Dedicated to the citizens of Mason County, Washington since 1886
When wildfire approaches the front door
Hecidora Temisqueño was washing dishes in the early afternoon of July 4 when she saw a boiling column of smoke out the window. It was rolling toward her home.
“It seemed like just seconds later, firefighters were at the door telling us to leave,” she said through her son, who interpreted for her. “I was scared.”
And it wasn’t much later on that Tuesday afternoon that residents around the county started seeing firefighting aircraft sucking water from area bodies of water, including Oakland Bay and Island Lake.
Temisqueño and her family live at the corner of East McEwan Prairie Road and East Mason Lake Road, not far from where the McEwan Fire got its start. Scorched earth and vegetation can be seen just 100 yards or so from their home down McEwan Road. A stretch of cleared ground snakes along the perimeter of several homes, separating the homes from the seared edge of the fire.
Those homes got lucky.
On the other side of the McEwan Road intersection, Kelly Warner was at home with his wife and a daughter. Around 2 p.m. on the Fourth, “firefighters came to the door and told us we had had to go.”
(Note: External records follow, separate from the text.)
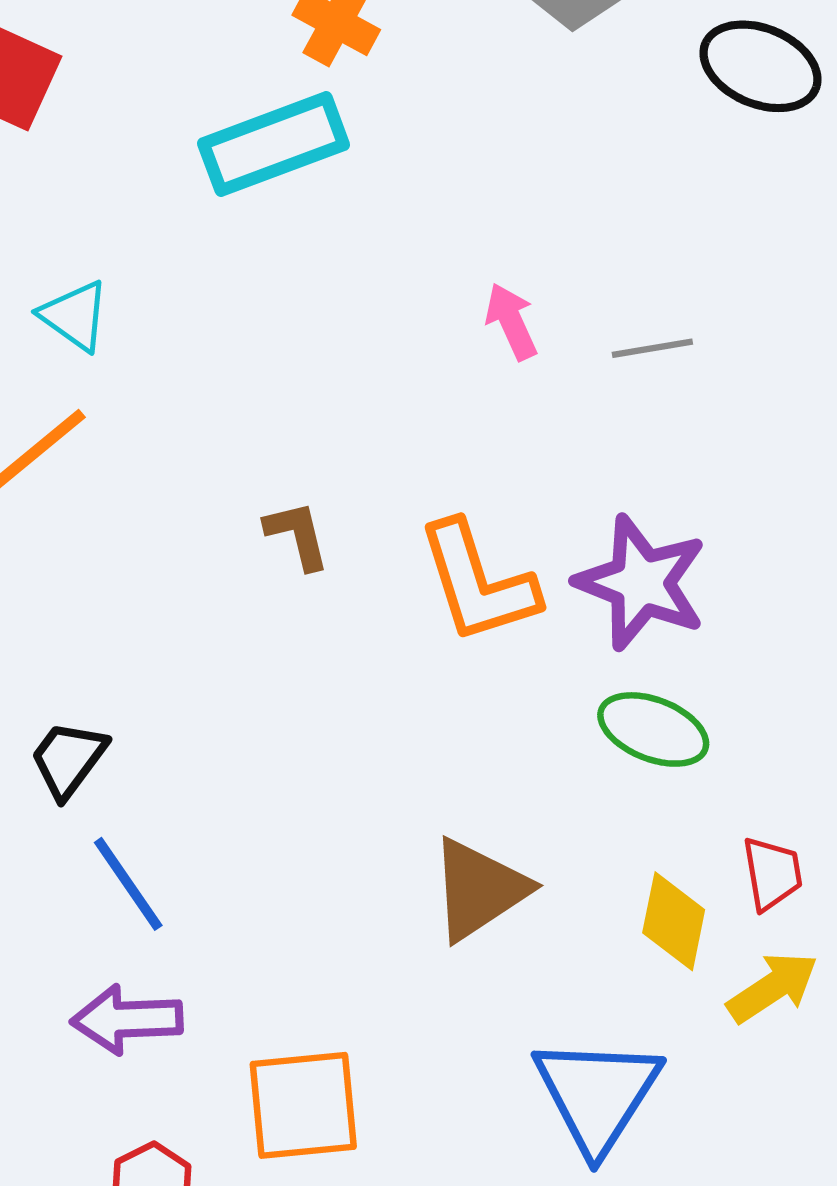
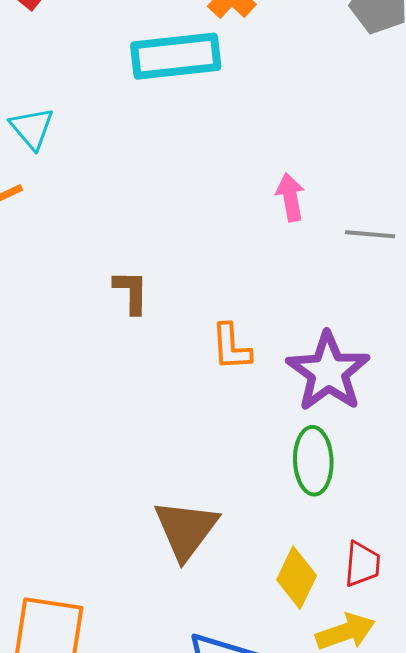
orange L-shape: (478, 582) -> (231, 347), size x0.6
green ellipse: (653, 729) -> (313, 461), turned 52
brown triangle: (479, 889) -> (186, 529), turned -34

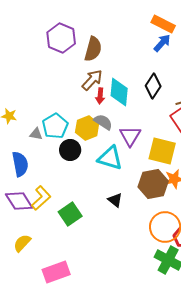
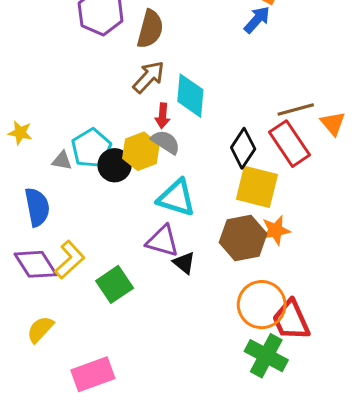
black diamond: (153, 86) -> (243, 148), moved
red arrow: (100, 96) -> (163, 116), moved
purple triangle: (130, 136) -> (163, 241), moved, turned -45
black circle: (70, 150) -> (115, 165), moved

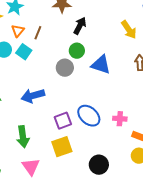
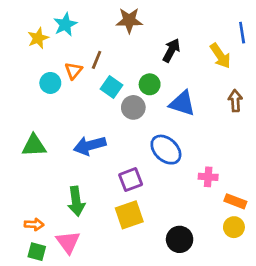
black arrow: (80, 26) -> (171, 50), moved
orange triangle: (18, 31) -> (73, 71), moved
cyan square: (24, 52) -> (112, 87), moved
blue ellipse: (89, 116) -> (166, 150), moved
pink triangle: (31, 167) -> (68, 242), moved

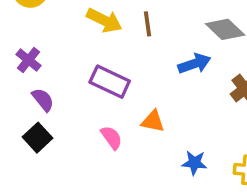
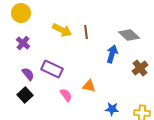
purple cross: (29, 60) -> (23, 43), moved
blue arrow: (194, 64) -> (112, 54), turned -54
purple rectangle: (110, 82) -> (52, 69), moved

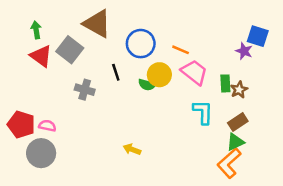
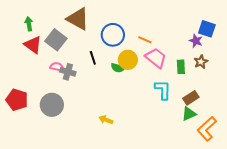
brown star: (239, 90) -> (201, 62), moved
pink semicircle: (47, 126) -> (57, 67), moved
gray circle: (41, 153) -> (52, 105), moved
orange L-shape: (229, 163) -> (207, 129), moved

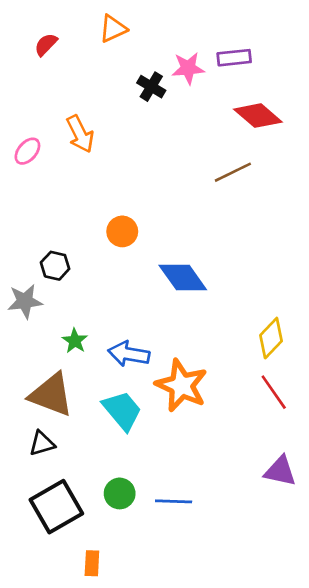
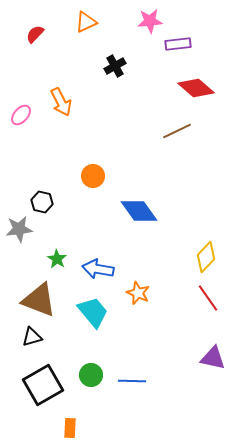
pink star: (188, 68) -> (150, 21), moved
black cross: (151, 87) -> (115, 66), turned 30
orange star: (181, 386) -> (138, 293), size x0.6

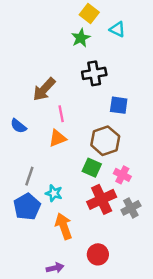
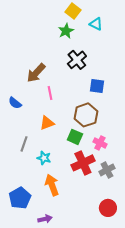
black cross: (94, 73) -> (77, 60), turned -30
orange triangle: (57, 138) -> (47, 123), moved
blue pentagon: (27, 207) -> (20, 198), moved
red circle: (98, 254) -> (108, 208), moved

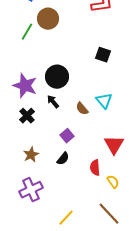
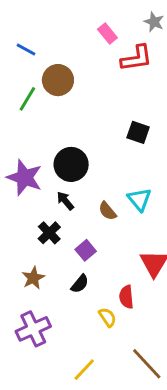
black cross: (27, 116) -> (49, 233), moved
yellow semicircle: (113, 182) -> (107, 317), moved

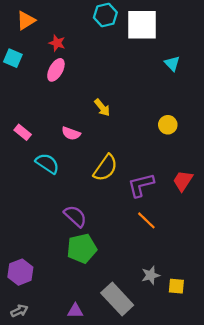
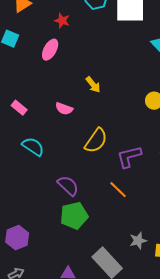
red star: (57, 43) -> (62, 21), moved
cyan semicircle: (47, 163) -> (33, 147), moved
orange line: (146, 220) -> (118, 190), moved

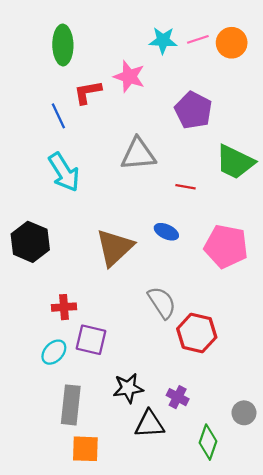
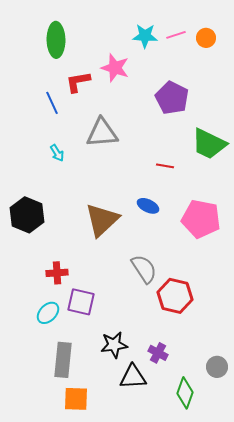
orange circle: (232, 43) -> (206, 38), size x0.7
gray triangle: (138, 154) -> (102, 133), moved
cyan arrow: (64, 172) -> (57, 153), size x0.5

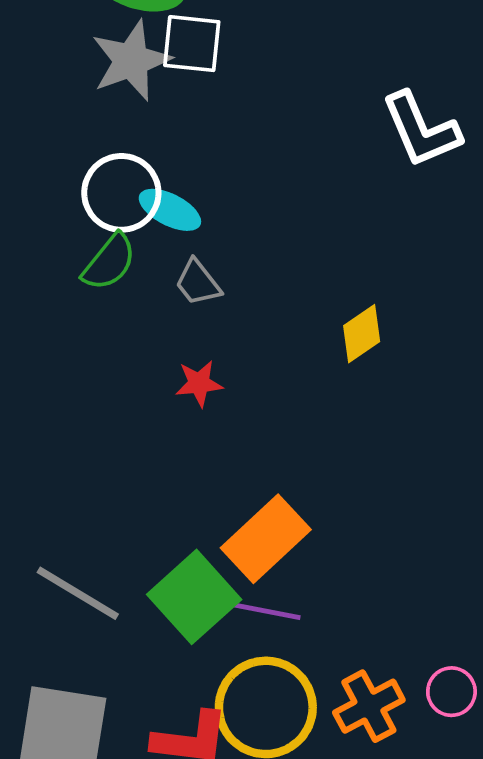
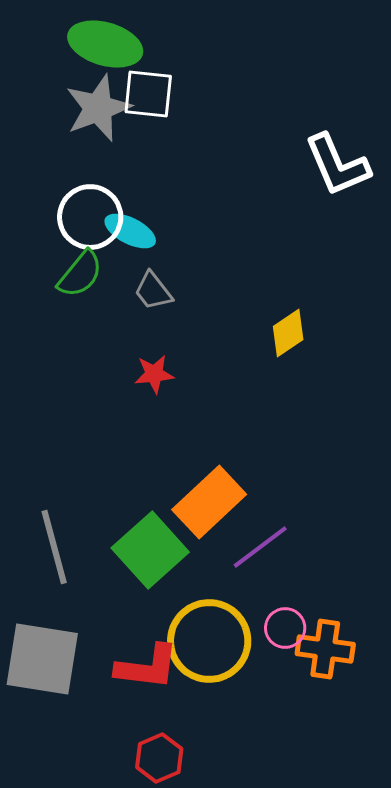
gray line: (78, 593) -> (54, 547), turned 44
purple line: (262, 610) -> (260, 547), moved, turned -48
pink circle: (451, 692) -> (285, 628), moved
orange cross: (369, 706) -> (325, 649), moved, turned 36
“My wife started grabbing clothes and my daughter was grabbing food,” Warner said. “Just what we might need for a couple of days.”
They left in two cars loaded with belongings and took shelter at the Super 8 in Shelton, where they met fellow evacuees.
“My wife and I, we have a lot of collectibles,” Warner said. “We’re kind of pack rats that way, but we didn’t take any of them. Mostly I was thinking that the house was insured, but what about the contents?”
He said he left behind his boat and truck, later realizing both were full of gas. He said he imagined what would happen to his property if vessel and vehicle caught fire.
By Saturday, four days after the fire started, the smoke, flames and odor of burned material were mostly gone. About 150 firefighters remained in the area, according to fire officials, mostly along McEwan Road, tending hot spots.
I drove around that Saturday to find sight or smell of the fire, so I’d have a better of idea of where people had been forced to evacuate. It appeared most of the action was down McEwan Road, but it was closed along its full length. I could neither smell nor see any evidence of conflagration.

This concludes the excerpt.